**Data to process:**

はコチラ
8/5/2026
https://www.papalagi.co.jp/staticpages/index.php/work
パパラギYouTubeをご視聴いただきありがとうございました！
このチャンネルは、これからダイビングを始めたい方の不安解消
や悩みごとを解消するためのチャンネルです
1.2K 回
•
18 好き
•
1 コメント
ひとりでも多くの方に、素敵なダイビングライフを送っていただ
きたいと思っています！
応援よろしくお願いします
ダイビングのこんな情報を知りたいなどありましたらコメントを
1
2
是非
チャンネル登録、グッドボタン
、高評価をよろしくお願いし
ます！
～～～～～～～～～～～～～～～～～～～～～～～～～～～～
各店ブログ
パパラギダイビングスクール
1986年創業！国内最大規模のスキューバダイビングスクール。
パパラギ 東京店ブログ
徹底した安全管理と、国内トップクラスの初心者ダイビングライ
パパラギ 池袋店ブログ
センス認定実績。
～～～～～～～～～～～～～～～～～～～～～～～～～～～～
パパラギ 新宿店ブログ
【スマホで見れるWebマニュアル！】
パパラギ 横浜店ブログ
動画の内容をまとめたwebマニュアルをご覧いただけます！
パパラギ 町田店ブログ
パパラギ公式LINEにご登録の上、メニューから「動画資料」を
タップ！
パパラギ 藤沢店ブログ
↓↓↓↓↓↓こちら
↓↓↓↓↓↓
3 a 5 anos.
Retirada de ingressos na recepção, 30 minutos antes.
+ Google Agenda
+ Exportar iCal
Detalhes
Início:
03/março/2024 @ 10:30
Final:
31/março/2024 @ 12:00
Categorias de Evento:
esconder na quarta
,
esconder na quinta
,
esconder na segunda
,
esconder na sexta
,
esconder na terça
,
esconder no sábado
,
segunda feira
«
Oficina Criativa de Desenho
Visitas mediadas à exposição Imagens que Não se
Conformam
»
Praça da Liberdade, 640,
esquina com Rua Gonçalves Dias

==

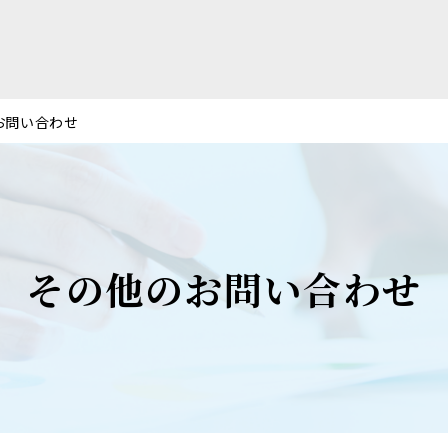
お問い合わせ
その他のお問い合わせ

**Work request:** I would like you to report every line in the listing above that contains "março".

**Written solution:**
03/março/2024 @ 10:30
31/março/2024 @ 12:00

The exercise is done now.